Home Christian News Peter Berger, Prominent Christian Sociologist and Professor, Dies at Age 88

Peter Berger, Prominent Christian Sociologist and Professor, Dies at Age 88

Peter Berger

Austrian-born distinguished sociologist and founding director of the Institute on Culture, Religion and World Affairs (CURA) at Boston University, Professor Peter Berger, has died at the age of 88.

According to an announcement from Boston University, “Prof. Peter Berger was an eminent sociologist whose prolific writings on sociological theory, the sociology of religion and Third World development have been translated in many languages.”

Berger founded CURA in 1985 and directed it until 2009. Today, the institute continues to conduct research projects throughout the world to study the effects of religion and values on political, economic and public ethical developments around the world.

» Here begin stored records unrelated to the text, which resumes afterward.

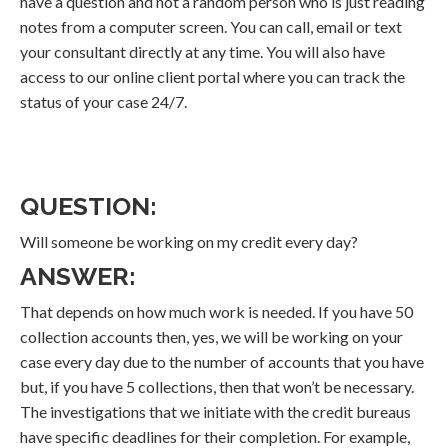
have a question and not a random person who is just reading
notes from a computer screen. You can call, email or text
your consultant directly at any time. You will also have
access to our online client portal where you can track the
status of your case 24/7.
QUESTION:
Will someone be working on my credit every day?
ANSWER:
That depends on how much work is needed. If you have 50
collection accounts then, yes, we will be working on your
case every day due to the number of accounts that you have
but, if you have 5 collections, then that won’t be necessary.
The investigations that we initiate with the credit bureaus
have specific deadlines for their completion. For example,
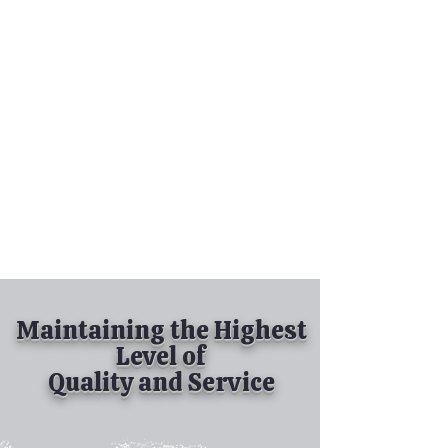
Tel:
630-513-5600
Diamond Spray
Painting, Inc.
Industrial Spray
Painting
& Powder Coating
Maintaining the Highest
Level of
Quality and Service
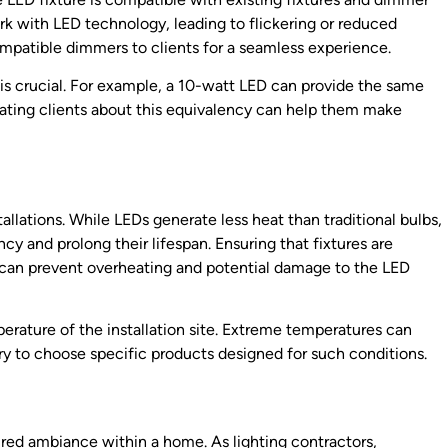
k with LED technology, leading to flickering or reduced
atible dimmers to clients for a seamless experience.
s crucial. For example, a 10-watt LED can provide the same
ating clients about this equivalency can help them make
allations. While LEDs generate less heat than traditional bulbs,
ency and prolong their lifespan. Ensuring that fixtures are
ks can prevent overheating and potential damage to the LED
rature of the installation site. Extreme temperatures can
y to choose specific products designed for such conditions.
sired ambiance within a home. As lighting contractors,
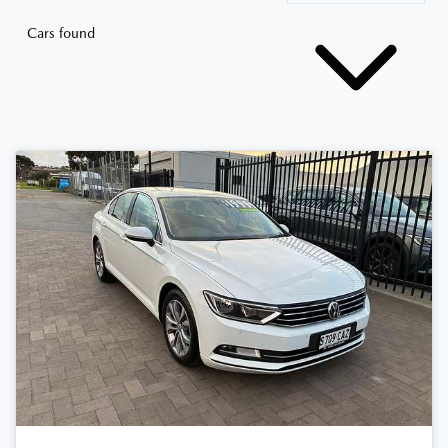
Cars found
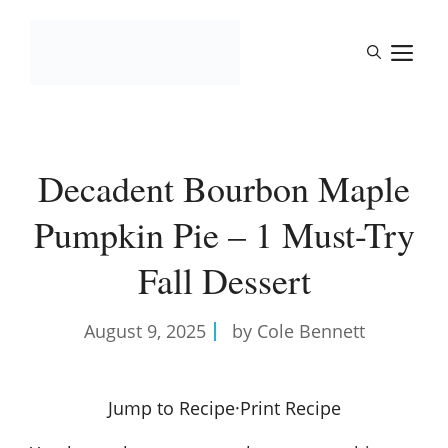
Skip
to
M
content
Decadent Bourbon Maple
Pumpkin Pie – 1 Must-Try
Fall Dessert
August 9, 2025
by Cole Bennett
Jump to Recipe
·
Print Recipe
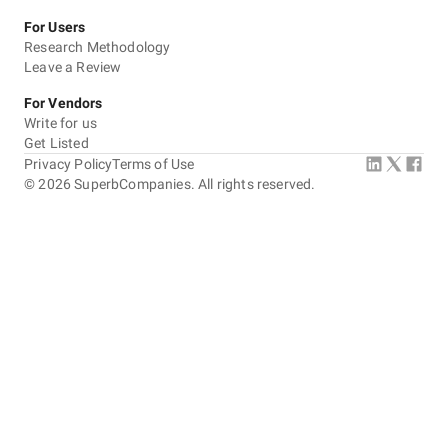
For Users
Research Methodology
Leave a Review
For Vendors
Write for us
Get Listed
Privacy Policy
Terms of Use
©
2026
SuperbCompanies. All rights reserved.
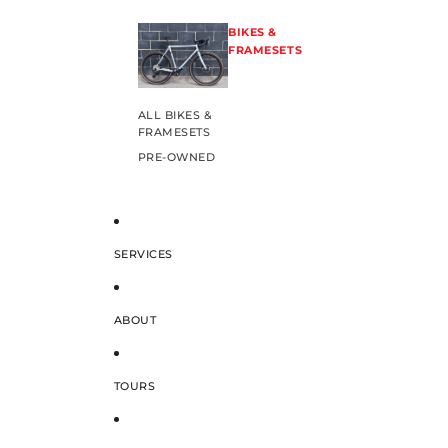
BIKES &
FRAMESETS
ALL BIKES &
FRAMESETS
PRE-OWNED
SERVICES
ABOUT
TOURS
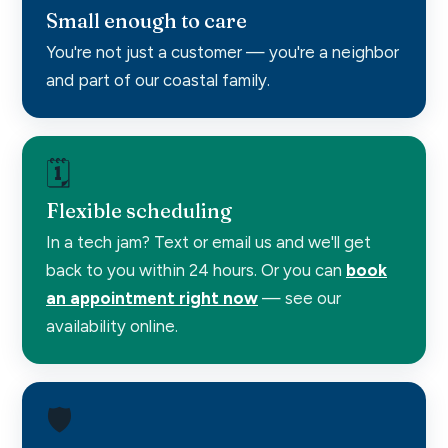
Small enough to care
You're not just a customer — you're a neighbor
and part of our coastal family.
🗓️
Flexible scheduling
In a tech jam? Text or email us and we'll get
back to you within 24 hours. Or you can
book
an appointment right now
— see our
availability online.
🛡️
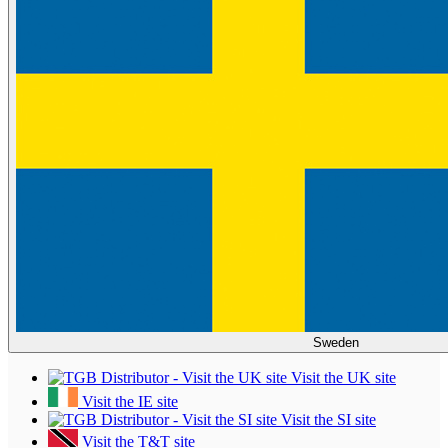
Sweden
Visit the UK site
Visit the IE site
Visit the SI site
Visit the T&T site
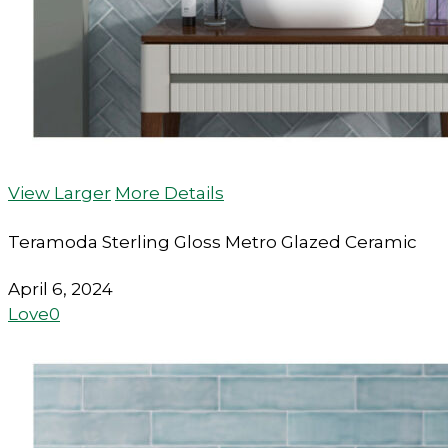
View Larger
More Details
Teramoda Sterling Gloss Metro Glazed Ceramic
April 6, 2024
Love
0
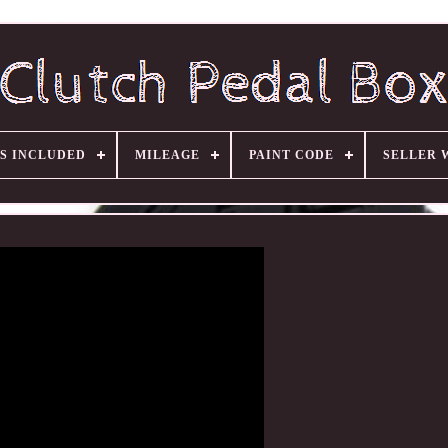
S INCLUDED
MILEAGE
PAINT CODE
SELLER 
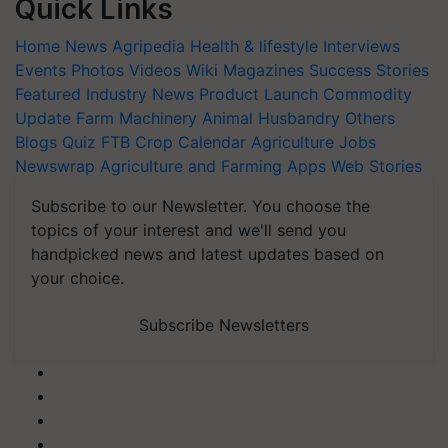
Quick Links
Home
News
Agripedia
Health & lifestyle
Interviews
Events
Photos
Videos
Wiki
Magazines
Success Stories
Featured
Industry News
Product Launch
Commodity
Update
Farm Machinery
Animal Husbandry
Others
Blogs
Quiz
FTB
Crop Calendar
Agriculture Jobs
Newswrap
Agriculture and Farming Apps
Web Stories
Subscribe to our Newsletter. You choose the
topics of your interest and we'll send you
handpicked news and latest updates based on
your choice.
Subscribe Newsletters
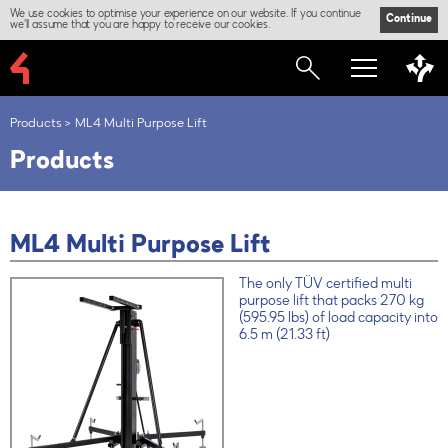
We use cookies to optimise your experience on our website. If you continue
Continue
we'll assume that you are happy to receive our cookies.
Products
ML4 Multi Purpose Lift
Products
ML4 Multi Purpose Lift
The only TÜV certified multi
purpose lift that packs 270 kg
(595.95 lbs) of load capacity into
6.5 m (21.33 ft)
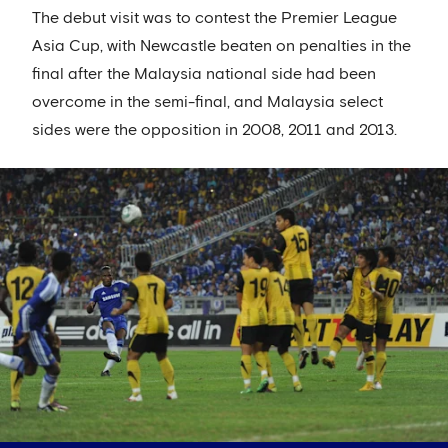
The debut visit was to contest the Premier League
Asia Cup, with Newcastle beaten on penalties in the
final after the Malaysia national side had been
overcome in the semi-final, and Malaysia select
sides were the opposition in 2008, 2011 and 2013.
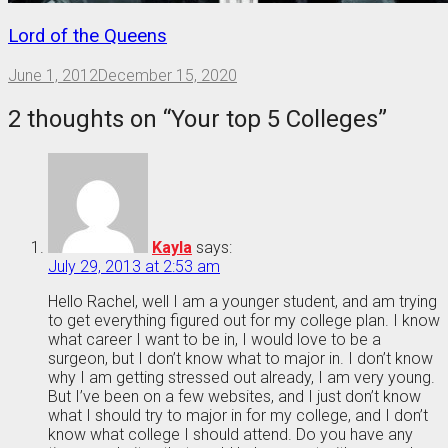
Lord of the Queens
June 1, 2012
December 15, 2020
2 thoughts on “
Your top 5 Colleges
”
Kayla
says:
July 29, 2013 at 2:53 am
Hello Rachel, well I am a younger student, and am trying
to get everything figured out for my college plan. I know
what career I want to be in, I would love to be a
surgeon, but I don’t know what to major in. I don’t know
why I am getting stressed out already, I am very young.
But I’ve been on a few websites, and I just don’t know
what I should try to major in for my college, and I don’t
know what college I should attend. Do you have any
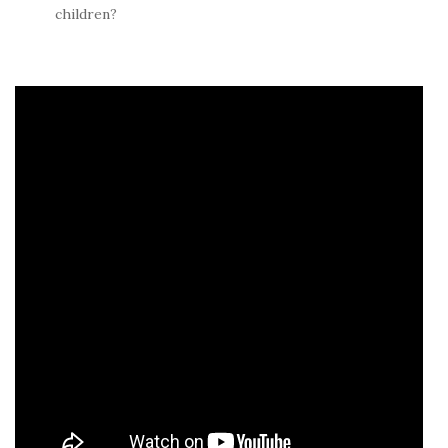
children?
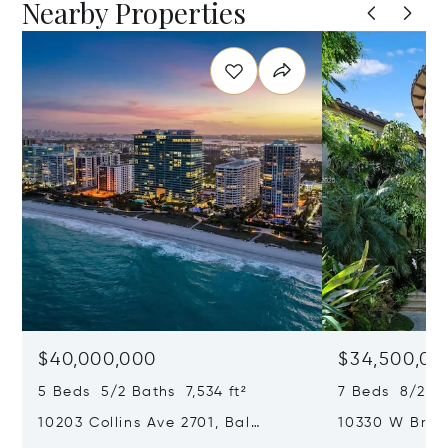
Nearby Properties
$40,000,000
$34,500,00
5 Beds 5/2 Baths 7,534 ft²
7 Beds 8/2 Ba
10203 Collins Ave 2701, Bal
10330 W Broa
Harbour, FL 33154
Harbor Island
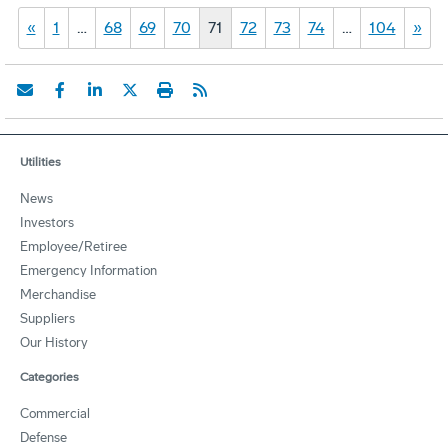
«
1
…
68
69
70
71
72
73
74
…
104
»
Utilities
News
Investors
Employee/Retiree
Emergency Information
Merchandise
Suppliers
Our History
Categories
Commercial
Defense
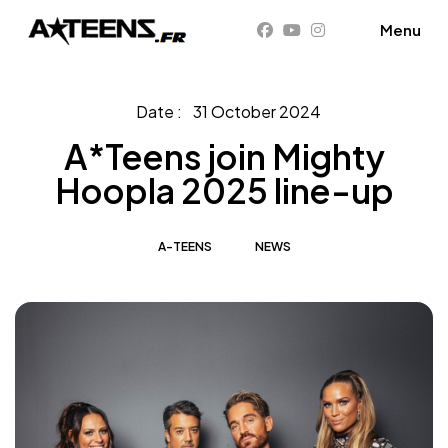
31 October 2024
A*Teens join Mighty
Hoopla 2025 line-up
A-TEENS
NEWS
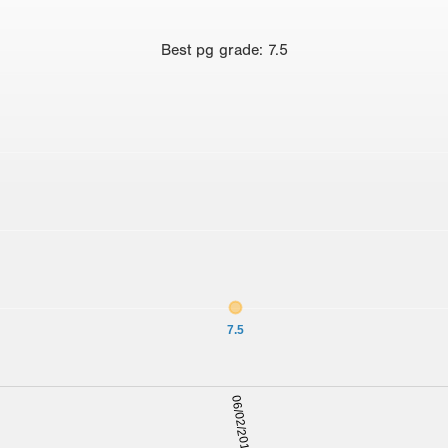
Best
pg grade
:
7.5
7.5
06/02/2012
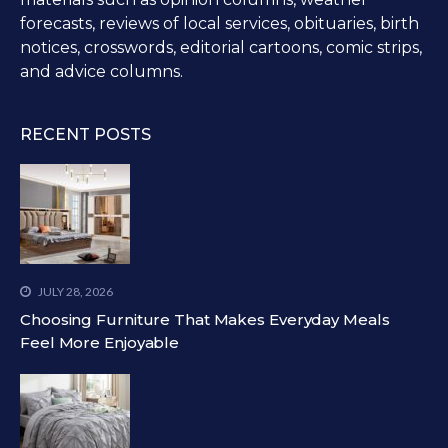
forecasts, reviews of local services, obituaries, birth
notices, crosswords, editorial cartoons, comic strips,
and advice columns.
RECENT POSTS
JULY 28, 2026
Choosing Furniture That Makes Everyday Meals
Feel More Enjoyable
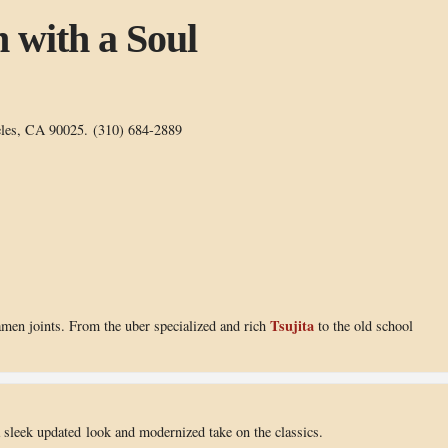
 with a Soul
eles, CA 90025. (310) 684-2889
Tsujita
amen joints. From the uber specialized and rich
to the old school
 a sleek updated look and modernized take on the classics.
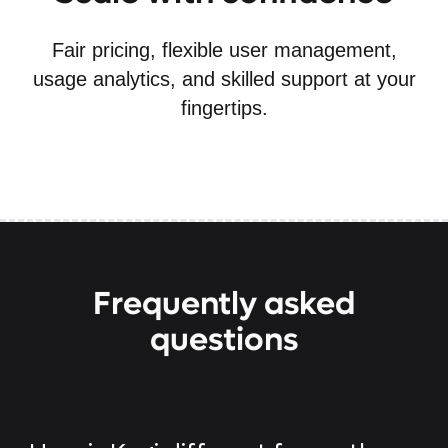
Fair pricing, flexible user management,
usage analytics, and skilled support at your
fingertips.
Frequently asked
questions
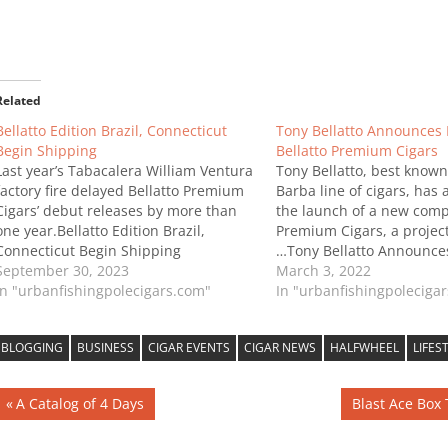
Related
Bellatto Edition Brazil, Connecticut
Tony Bellatto Announces 
Begin Shipping
Bellatto Premium Cigars
Last year’s Tabacalera William Ventura
Tony Bellatto, best known 
factory fire delayed Bellatto Premium
Barba line of cigars, ha
Cigars’ debut releases by more than
the launch of a new comp
one year.Bellatto Edition Brazil,
Premium Cigars, a projec
Connecticut Begin Shipping
…Tony Bellatto Announce
September 30, 2023
Bellatto Premium Cigars
March 3, 2022
In "urbanfishingpolecigars.com"
In "urbanfishingpoleciga
BLOGGING
BUSINESS
CIGAR EVENTS
CIGAR NEWS
HALFWHEEL
LIFES
Post
Previous
Next
A Catalog of 4 Days
Blast Ace Box
Post:
Post:
navigation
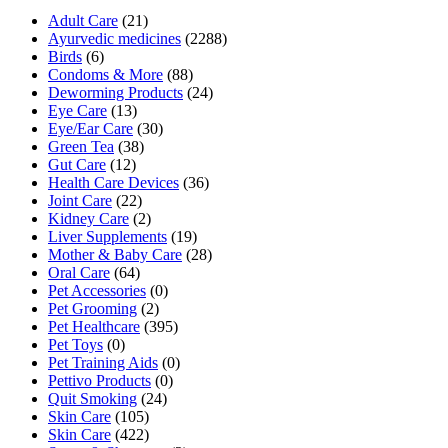
Adult Care
(21)
Ayurvedic medicines
(2288)
Birds
(6)
Condoms & More
(88)
Deworming Products
(24)
Eye Care
(13)
Eye/Ear Care
(30)
Green Tea
(38)
Gut Care
(12)
Health Care Devices
(36)
Joint Care
(22)
Kidney Care
(2)
Liver Supplements
(19)
Mother & Baby Care
(28)
Oral Care
(64)
Pet Accessories
(0)
Pet Grooming
(2)
Pet Healthcare
(395)
Pet Toys
(0)
Pet Training Aids
(0)
Pettivo Products
(0)
Quit Smoking
(24)
Skin Care
(105)
Skin Care
(422)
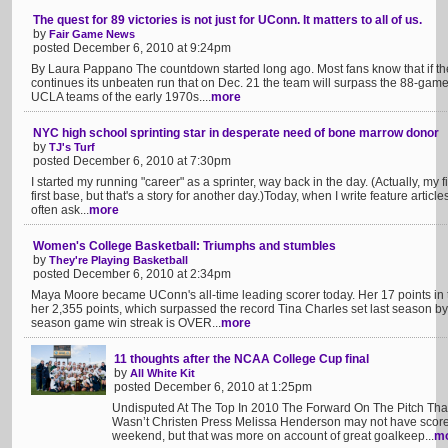
The quest for 89 victories is not just for UConn. It matters to all of us.
by
Fair Game News
posted December 6, 2010 at 9:24pm
By Laura Pappano The countdown started long ago. Most fans know that if 
continues its unbeaten run that on Dec. 21 the team will surpass the 88-ga
UCLA teams of the early 1970s....
more
NYC high school sprinting star in desperate need of bone marrow donor
by
TJ's Turf
posted December 6, 2010 at 7:30pm
I started my running "career" as a sprinter, way back in the day. (Actually, my f
first base, but that's a story for another day.)Today, when I write feature articl
often ask...
more
Women's College Basketball: Triumphs and stumbles
by
They're Playing Basketball
posted December 6, 2010 at 2:34pm
Maya Moore became UConn's all-time leading scorer today. Her 17 points in 
her 2,355 points, which surpassed the record Tina Charles set last season by
season game win streak is OVER...
more
11 thoughts after the NCAA College Cup final
by
All White Kit
posted December 6, 2010 at 1:25pm
Undisputed At The Top In 2010 The Forward On The Pitch Th
Wasn’t Christen Press Melissa Henderson may not have scored 
weekend, but that was more on account of great goalkeep...
m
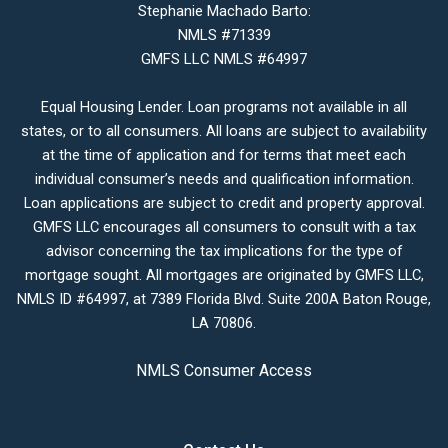
Stephanie Machado Barto:
NMLS #71339
GMFS LLC NMLS #64997
Equal Housing Lender. Loan programs not available in all
states, or to all consumers. All loans are subject to availability
at the time of application and for terms that meet each
individual consumer’s needs and qualification information.
Loan applications are subject to credit and property approval.
GMFS LLC encourages all consumers to consult with a tax
advisor concerning the tax implications for the type of
mortgage sought. All mortgages are originated by GMFS LLC,
NMLS ID #64997, at 7389 Florida Blvd. Suite 200A Baton Rouge,
LA 70806.
NMLS Consumer Access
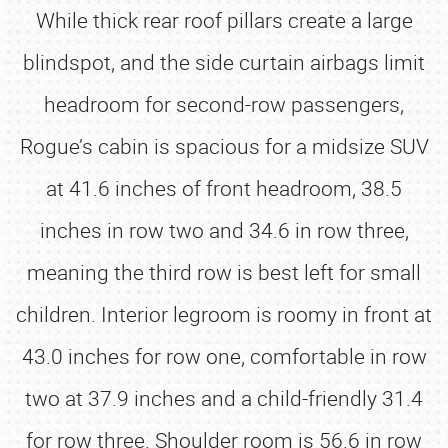
While thick rear roof pillars create a large
blindspot, and the side curtain airbags limit
headroom for second-row passengers,
Rogue’s cabin is spacious for a midsize SUV
at 41.6 inches of front headroom, 38.5
inches in row two and 34.6 in row three,
meaning the third row is best left for small
children. Interior legroom is roomy in front at
43.0 inches for row one, comfortable in row
two at 37.9 inches and a child-friendly 31.4
for row three. Shoulder room is 56.6 in row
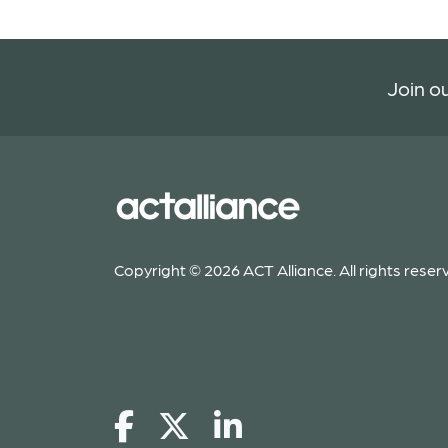
Join ou
Copyright © 2026 ACT Alliance. All rights reser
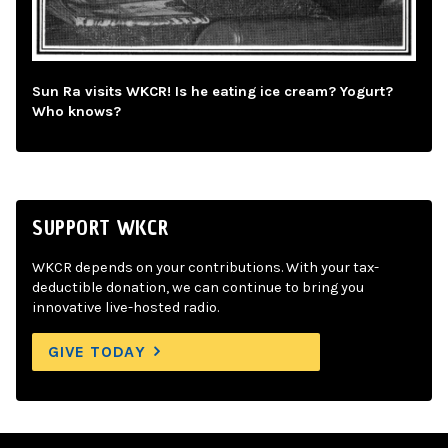
Sun Ra visits WKCR! Is he eating ice cream? Yogurt?
Who knows?
SUPPORT WKCR
WKCR depends on your contributions. With your tax-
deductible donation, we can continue to bring you
innovative live-hosted radio.
GIVE TODAY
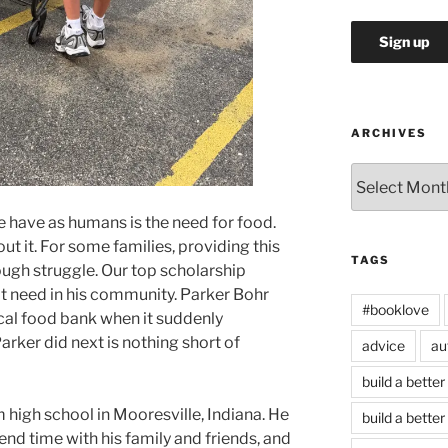
ARCHIVES
Archives
 have as humans is the need for food.
t it. For some families, providing this
TAGS
tough struggle. Our top scholarship
at need in his community. Parker Bohr
#booklove
ocal food bank when it suddenly
rker did next is nothing short of
advice
au
build a better
 high school in Mooresville, Indiana. He
build a better
end time with his family and friends, and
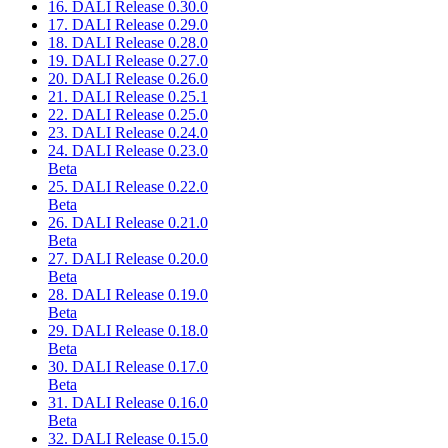
16. DALI Release 0.30.0
17. DALI Release 0.29.0
18. DALI Release 0.28.0
19. DALI Release 0.27.0
20. DALI Release 0.26.0
21. DALI Release 0.25.1
22. DALI Release 0.25.0
23. DALI Release 0.24.0
24. DALI Release 0.23.0
Beta
25. DALI Release 0.22.0
Beta
26. DALI Release 0.21.0
Beta
27. DALI Release 0.20.0
Beta
28. DALI Release 0.19.0
Beta
29. DALI Release 0.18.0
Beta
30. DALI Release 0.17.0
Beta
31. DALI Release 0.16.0
Beta
32. DALI Release 0.15.0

He was the author of several books, including Redeeming Laughter: The Comic Dimension of Human Experience (1997); The Capitalist Revolution: Fifty Propositions About Prosperity, Equality and Liberty (1988); Modernity, Pluralism and the Crisis of Meaning (1995); and, most notably, The Social Construction of Reality (1966).

Upon hearing the news of Berger’s death, Al Mohler, president of the Southern Baptist Theological Seminary, tweeted recognition for the man whom he most often cited, calling him “perhaps the most influential social thinker of our times.”

A self-professed “liberal Lutheran,” Berger’s contributions to the study of sociology and religion were groundbreaking. He questioned popular assumptions about the decline of religious belief, stating that modernity does not produce the decline of religion; in reality, modernity produces too many gods—different worldviews and value systems.

Dean of the Boston University School of Theology, Mary Elizabeth Moore, said of Berger, “Peter’s legacy runs deep and wide in multiple fields, especially the sociology of religion, sociology of knowledge and theology. His work has been groundbreaking for a vast range of people wrestling with thorny questions of human culture, religion, secularity and meaning.”

According to BU, Berger was born in Vienna, Austria, and immigrated to the United States after World War II. He was married to Brigitte Kellner until her death in 2015. She was also a well-known sociologist who served on the faculty at Boston University.